### THE PROBLEM
Reproduce the listing exactly, with no pictures in your copy.

:::::

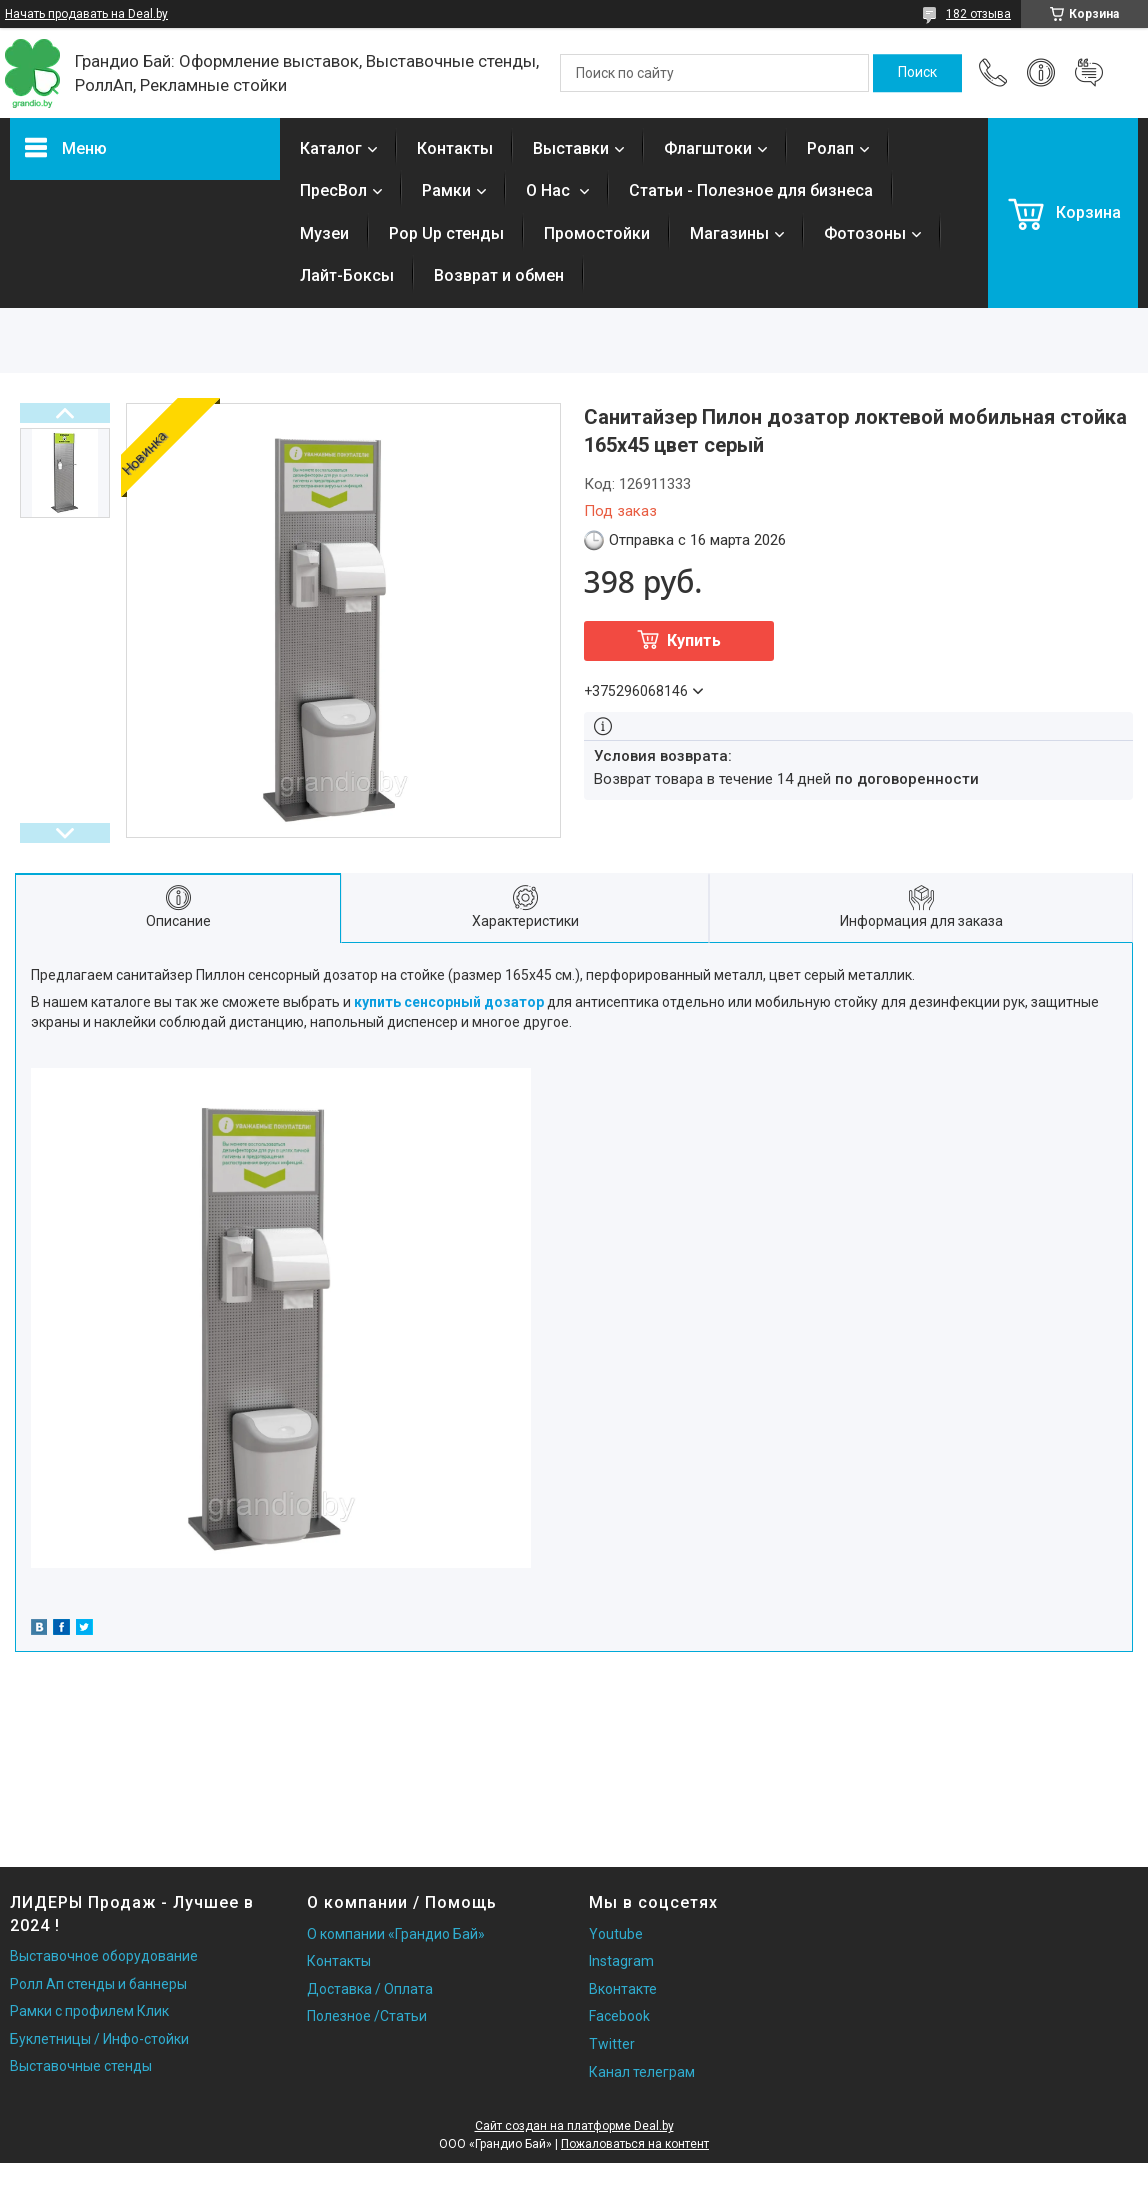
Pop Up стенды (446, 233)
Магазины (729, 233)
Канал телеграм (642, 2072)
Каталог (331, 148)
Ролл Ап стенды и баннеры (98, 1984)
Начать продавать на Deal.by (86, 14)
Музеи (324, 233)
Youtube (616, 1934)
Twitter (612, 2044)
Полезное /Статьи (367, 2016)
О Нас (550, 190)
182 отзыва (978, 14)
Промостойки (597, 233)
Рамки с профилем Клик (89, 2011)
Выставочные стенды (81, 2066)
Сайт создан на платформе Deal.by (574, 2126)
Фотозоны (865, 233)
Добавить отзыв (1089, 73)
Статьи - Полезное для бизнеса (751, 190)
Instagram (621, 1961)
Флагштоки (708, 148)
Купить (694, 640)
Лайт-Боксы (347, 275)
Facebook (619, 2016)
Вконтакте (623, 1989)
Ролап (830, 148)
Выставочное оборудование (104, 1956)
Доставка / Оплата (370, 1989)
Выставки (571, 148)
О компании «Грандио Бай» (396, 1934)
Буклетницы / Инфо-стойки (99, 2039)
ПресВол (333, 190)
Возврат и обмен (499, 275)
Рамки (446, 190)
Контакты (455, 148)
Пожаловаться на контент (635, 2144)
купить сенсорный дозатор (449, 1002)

:::::

### SOLVED EXERCISE
Pop Up стенды (446, 233)
Магазины (729, 233)
Канал телеграм (642, 2072)
Каталог (331, 148)
Ролл Ап стенды и баннеры (98, 1984)
Начать продавать на Deal.by (86, 14)
Музеи (324, 233)
Youtube (616, 1934)
Twitter (612, 2044)
Полезное /Статьи (367, 2016)
О Нас (550, 190)
182 отзыва (978, 14)
Промостойки (597, 233)
Рамки с профилем Клик (89, 2011)
Выставочные стенды (81, 2066)
Сайт создан на платформе Deal.by (574, 2126)
Фотозоны (865, 233)
Добавить отзыв (1089, 73)
Статьи - Полезное для бизнеса (751, 190)
Instagram (621, 1961)
Флагштоки (708, 148)
Купить (694, 640)
Лайт-Боксы (347, 275)
Facebook (619, 2016)
Вконтакте (623, 1989)
Ролап (830, 148)
Выставочное оборудование (104, 1956)
Доставка / Оплата (370, 1989)
Выставки (571, 148)
О компании «Грандио Бай» (396, 1934)
Буклетницы / Инфо-стойки (99, 2039)
ПресВол (333, 190)
Возврат и обмен (499, 275)
Рамки (446, 190)
Контакты (455, 148)
Пожаловаться на контент (635, 2144)
купить сенсорный дозатор (449, 1002)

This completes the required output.